> **Prompt**
Wherever a line in the records below contains "Блэкаут", copy that line.
----
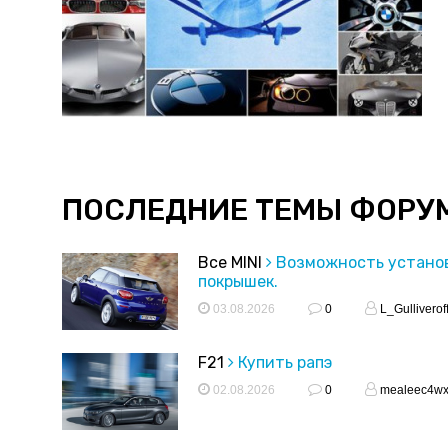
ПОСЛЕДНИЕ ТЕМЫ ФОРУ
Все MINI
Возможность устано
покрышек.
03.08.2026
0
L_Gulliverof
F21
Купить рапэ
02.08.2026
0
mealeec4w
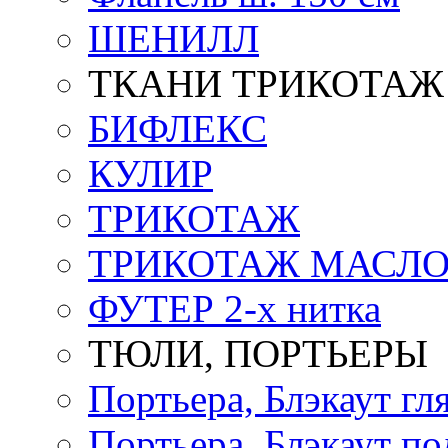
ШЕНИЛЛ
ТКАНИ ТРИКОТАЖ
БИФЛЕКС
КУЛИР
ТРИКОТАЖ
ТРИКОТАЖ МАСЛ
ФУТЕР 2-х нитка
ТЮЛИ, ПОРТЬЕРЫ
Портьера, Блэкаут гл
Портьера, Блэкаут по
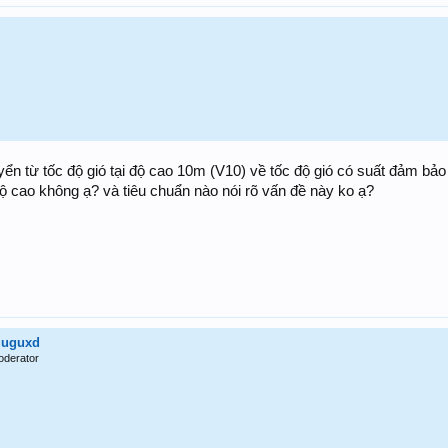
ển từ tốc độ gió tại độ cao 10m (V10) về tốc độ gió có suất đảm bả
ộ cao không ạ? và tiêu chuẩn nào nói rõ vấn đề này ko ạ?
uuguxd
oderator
----
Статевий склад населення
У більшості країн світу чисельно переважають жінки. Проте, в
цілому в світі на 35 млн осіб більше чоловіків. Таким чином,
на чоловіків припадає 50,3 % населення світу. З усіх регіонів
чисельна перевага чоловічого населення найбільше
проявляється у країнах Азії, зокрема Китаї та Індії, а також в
----
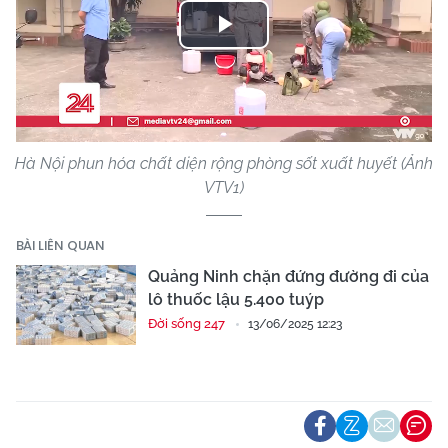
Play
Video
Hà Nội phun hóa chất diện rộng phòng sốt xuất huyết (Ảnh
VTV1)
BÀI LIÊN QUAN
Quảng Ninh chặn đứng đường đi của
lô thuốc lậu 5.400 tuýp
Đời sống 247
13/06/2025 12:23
----
> **Your response**
Портьера, Блэкаут гл
Портьера, Блэкаут по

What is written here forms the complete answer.